À luz do paradigma da proteção integral, o argumento é de que a entrada de menores em um presídio , por ser um ambiente hostil ou impróprio , não atende a dignidade da pessoa humana em desenvolvimento. Sobre o assunto, Julia Bechara, Defensora Pública do DF, comenta que “se o problema para entrada de menores na penitenciária se encontra na impossibilidade de garantia de sua segurança, devem, então, ser providenciados os meios necessários para tanto, não se podendo atribuir ao próprio apenado as consequências da ineficiência do Estado”. O preso, pois, mesmo privado de liberdade, não deixa de ser filho, cônjuge, irmão ou pai.
Pensando nisso, a lei que garante a convivência de crianças e adolescentes com pais presos foi sancionada. A Lei Nº 12.962, de 8 abril de 2014, que altera o ECA, garante que “a condenação criminal do pai ou da mãe não implicará a destituição do poder familiar, exceto na hipótese de condenação por crime contra o próprio filho ou filha, e a convivência será mantida por meio de visitas periódicas promovidas pelo responsável ou, nas hipóteses de acolhimento institucional, pela entidade responsável, independentemente de autorização judicial”.
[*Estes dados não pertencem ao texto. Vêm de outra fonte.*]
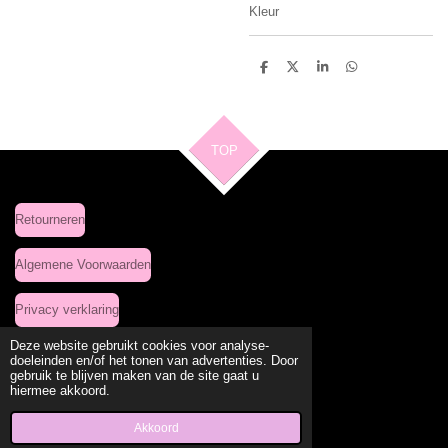
Kleur
D
D
S
D
e
e
h
e
l
e
a
l
e
l
r
e
n
e
n
TOP
Retourneren
Algemene Voorwaarden
Privacy verklaring
Deze website gebruikt cookies voor analyse-
doeleinden en/of het tonen van advertenties. Door
gebruik te blijven maken van de site gaat u
Delen
Deel
Share
Delen
hiermee akkoord.
© 2020 - 2026 Leuke Kleding Site
Powered by
JouwWeb
Akkoord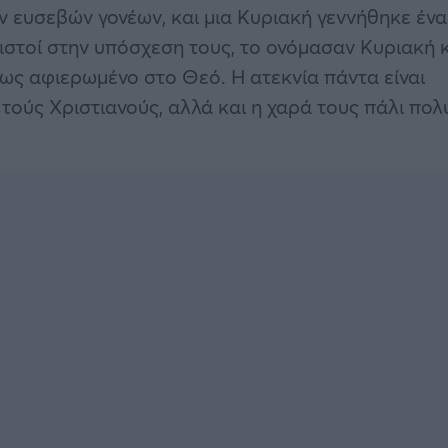
ευσεβών γονέων, και μια Κυριακή γεννήθηκε ένα
ιστοί στην υπόσχεση τους, το ονόμασαν Κυριακή 
 ως αφιερωμένο στο Θεό. Η ατεκνία πάντα είναι
 τούς Χριστιανούς, αλλά και η χαρά τους πάλι πολ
Em suma, cabe refletirmos sobre as dinâmicas sociais nos presídios brasileiros, que, por vezes, desconhecemos. Com sua alegoria, Aly Muritiba transmitiu não apenas a situação do apenado e de sua mãe burlando uma regra prisional, mas também a figura de tristeza do familiar menor, privado de visitar seu genitor — mesmo que num ambiente ficcional. O direito do menor à visitação de seu familiar, além de ser assegurado por nosso ordenamento, é uma maneira de viabilizar as conexões relações familiares, considerando a relevância desse aspecto no desenvolvimento de crianças e jovens. Da mesma forma é benéfico ao preso, pois garante a sua ressocialização, objetivo da função penal.
REFERÊNCIAS
“Comentários à Constituição brasileira de 1988”, Manoel Ferreira Filho (1990, Saraiva).
“Comentários ao Estatuto da Criança e do Adolescente”, (2008, Malheiros).
“Curso de Direito Penal”, Paulo José da Costa Júnior (1992, Saraiva).
“Direito de visitas de menores a presos“, por Julia Maria Seixas as Bechara.
“ECA – Sancionada lei que garante convivência de crianças e adolescentes com pais presos”. Publicado por MPPR, em 9 de abr. de 2014.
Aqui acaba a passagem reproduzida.